Jorge Julio’s bad day began almost two weeks ago, when the Mets got off to such a scorching start. They built the best record in the major leagues, they raised expectations and they drew 55,831, the largest Saturday afternoon crowd in Mets history. Just his luck.
That meant there were many more people than usual to see his ongoing early-season struggles, many more voices to boo him. Everyone else on the Mets could write off the 8-2 loss to the Brewers as just one little bad day after a seven-game winning streak. As Cliff Floyd put it, “Every once in a while, you’re going to have a hiccup.”
But in Julio’s case, the fear is that it’s a migraine or a stomach ache that could last. On a sleepy, unremarkable day for the Mets, the reliever was the only one who stood out.
Turning a seemingly harmless situation (5-2 deficit in the eighth) into a nightmare, he allowed three runs, including a long two-run blast by Geoff Jenkins that hit halfway up on the scoreboard. Carlos Lee followed with a drive that Carlos Beltran caught against the centerfield fence.
He drew boos and inspired chants of “Bring Back Benson!” — a reminder that Julio was on the wrong end of an unpopular deal for starter Kris Benson, who is off to a good start for the Orioles.
The concern for Julio is that there could be more of these days. The 19.64 earned run average could grow higher and the catcalls could get louder.
“I don’t listen,” he said, composed and quiet in the clubhouse afterward. “I don’t know what happened on the mound. I don’t have good luck.”
Adds Jason at Faith & Fear In Flushing ;
Does Jorge Julio have options? I’m not ready to run him out of town on a rail or moan that I would have preferred more time in the lukewarm bath that was Kris Benson, not with what the radar gun shows on Julio’s fastball. But he’s obviously all kinds of messed up and he’s equally obviously a sensitive sort. The fans were booing him during Opening Day introductions (which was ridiculous, but too late for that) and Julio doesn’t look like the kind of player who can keep that from getting into his head and doing all sorts of damage.
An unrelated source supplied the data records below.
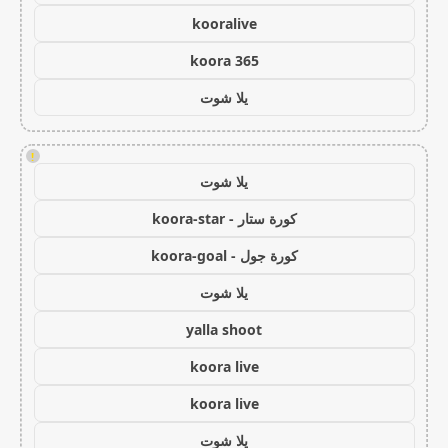
kooralive
koora 365
يلا شوت
!
يلا شوت
كورة ستار - koora-star
كورة جول - koora-goal
يلا شوت
yalla shoot
koora live
koora live
يلا شوت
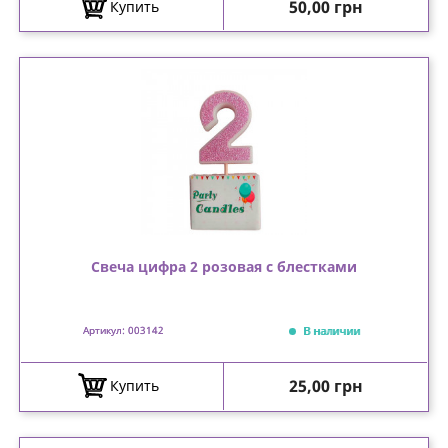
Цена
50,00 грн
Купить
Свеча цифра 2 розовая с блестками
В наличии
Артикул: 003142
Цена
25,00 грн
Купить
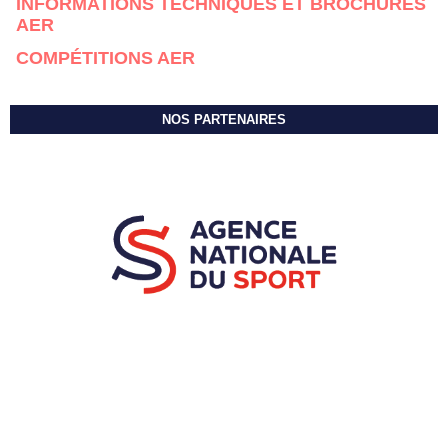
INFORMATIONS TECHNIQUES ET BROCHURES
AER
COMPÉTITIONS AER
NOS PARTENAIRES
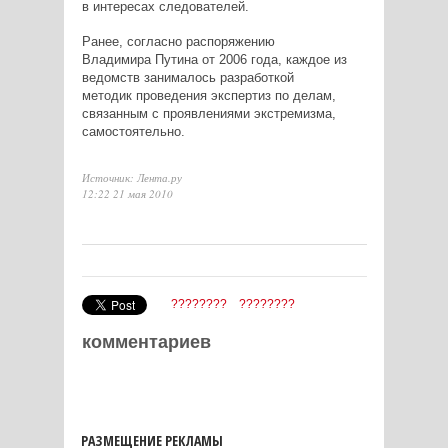
в интересах следователей.
Ранее, согласно распоряжению
Владимира Путина от 2006 года, каждое из
ведомств занималось разработкой
методик проведения экспертиз по делам,
связанным с проявлениями экстремизма,
самостоятельно.
Источник: Лента.ру
12:22 21 мая 2010
????????
????????
комментариев
РАЗМЕЩЕНИЕ РЕКЛАМЫ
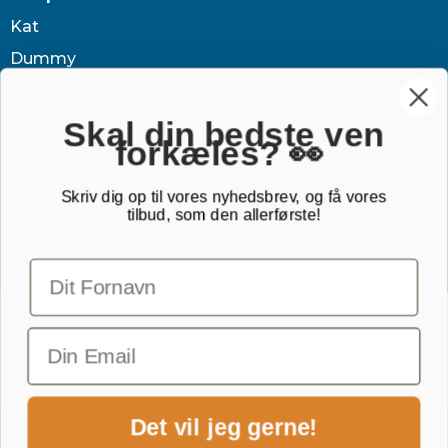
Kat
Dummy
Sundhed
Tøj & jagt
Skal din bedste ven
forkæles? 👀
Dækken
Sovetid
Skriv dig op til vores nyhedsbrev, og få vores
tilbud, som den allerførste!
Outlet
Gavekort
TILMELD NYHEDSBREV
Email
Det vil jeg gerne!
1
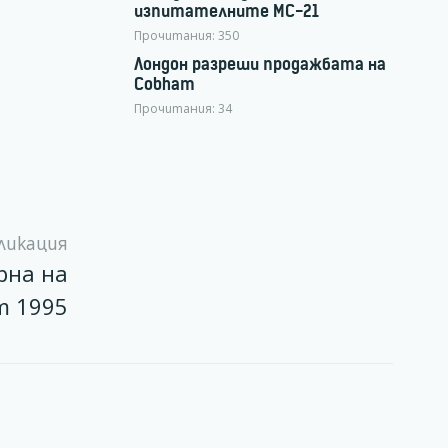
изпитателните МС-21
Прочитания:
350
Лондон разреши продажбата на
Cobham
Прочитания:
34
ликация
рна на
т 1995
Washington’s John Patterson collected his first win of 2006 and Chad Cordero his first save, but neither would’ve occured without some sparkling fielding late in the game courtesy of the much-maligned Alfonso Soriano and 2B Brendan Harris. The latter gunned down the Marlins’ Wes Helms who represented the tying run in the bottom of the 8th ; Soriano cleanly fielded Helms’ carom off the LF wall and fired a one-hop strike to Harris to prevent the Florida PH from stretching his single into a double. In the bottom of the 9th, Harris (above) made a fine, leaping catch on a Josh Willingham liner, stranding Mike Jacobs and Miguel Cabrerra.